At the far end of the room is a stage for weekly comedy nights, karaoke or anything else that may happen at Vapor Central. The crowd usually consists of a lot of regulars, people who have memberships who go to hang out and medicate a few times a week.
Chris O’Reilly has lived in Toronto his entire life and made plenty of stops at Vapor Central, though he’s never been a member. For him and his friends, it’s a place close to home where they could hang out. Living in downtown Toronto doesn’t offer many opportunities to consume cannabis discreetly. Plus, there are other benefits, according to Chris. “Their bongs are always clean, and mine never was,” he says.
Eventually, Chris started going to events at Vapor Central. When cannabis activist Marc Emery was released from prison in 2014, Chris met him there. That meeting ended up leading Chris to a job in the cannabis industry. “Can’t imagine how I would have ended up where I am now if Vapor Central didn’t exist,” he says.
What Happens if Ontario Bans Cannabis Lounges?
There are more cannabis lounges in Toronto than just Hotbox Cafe and Vapor Central. Other lounges have operated as de facto speakeasies for years, and even under a ban, these places probably won’t stop existing all together.

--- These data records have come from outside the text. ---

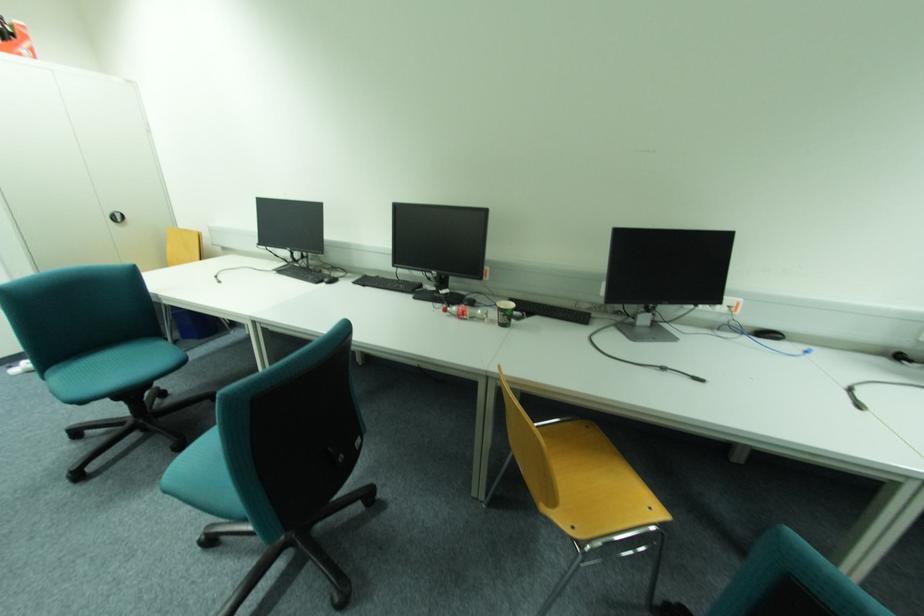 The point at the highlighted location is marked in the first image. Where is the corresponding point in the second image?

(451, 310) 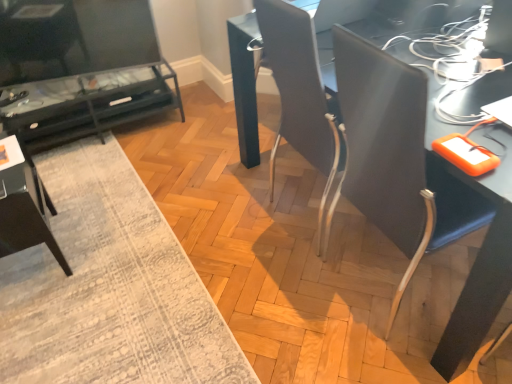 Where is `vacant area that lies between matte black table at center, the 1th table from the right, and textured gray rug at lower left`? The image size is (512, 384). vacant area that lies between matte black table at center, the 1th table from the right, and textured gray rug at lower left is located at coordinates (222, 212). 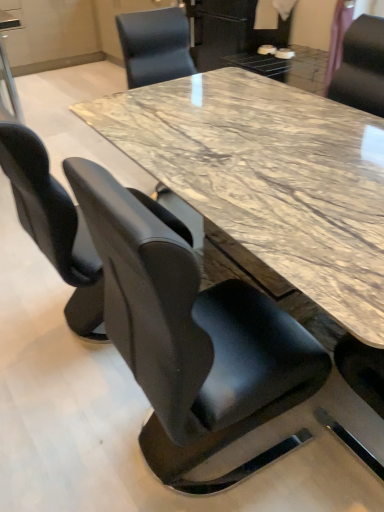 Question: Would you consider black leather chair at upper right, the first chair when ordered from back to front, to be distant from black leather chair at left, which ranks as the 2th chair in back-to-front order?

Choices:
 (A) no
 (B) yes

Answer: (B)

Question: From a real-world perspective, does black leather chair at upper right, positioned as the 3th chair in front-to-back order, stand above black leather chair at left, which ranks as the 2th chair in back-to-front order?

Choices:
 (A) no
 (B) yes

Answer: (B)

Question: Does black leather chair at upper right, acting as the 1th chair starting from the right, have a greater height compared to black leather chair at left, which ranks as the 2th chair in back-to-front order?

Choices:
 (A) yes
 (B) no

Answer: (B)

Question: Considering the relative sizes of black leather chair at upper right, which appears as the third chair when viewed from the left, and black leather chair at left, which is the 2th chair in front-to-back order, in the image provided, is black leather chair at upper right, which appears as the third chair when viewed from the left, bigger than black leather chair at left, which is the 2th chair in front-to-back order,?

Choices:
 (A) no
 (B) yes

Answer: (A)

Question: Does black leather chair at upper right, the first chair when ordered from back to front, lie behind black leather chair at left, which is the 2th chair in front-to-back order?

Choices:
 (A) yes
 (B) no

Answer: (A)

Question: Can you confirm if black leather chair at upper right, positioned as the 3th chair in front-to-back order, is positioned to the right of black leather chair at left, which is the 2th chair in front-to-back order?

What Ontario stands to lose by banning marijuana lounges is a key part of integrating cannabis into the community and normalizing the plant. These are places where people can gather to relax and unwind with no judgment. Whether for recreational or medical reasons, a cannabis consumer can go to a lounge to be around entirely like-minded people.
As much as this is true in Toronto, it’s imperative that other parts of the province experience it, too. Toronto has a lively and robust cannabis industry and a well-established marijuana scene. There are plenty of resources for people who want to consume cannabis. That’s not true in most of the province. Places that lack strong cannabis-related infrastructure could benefit the most from cannabis consumption lounges, where people of all different experiences and levels come together to share and educate.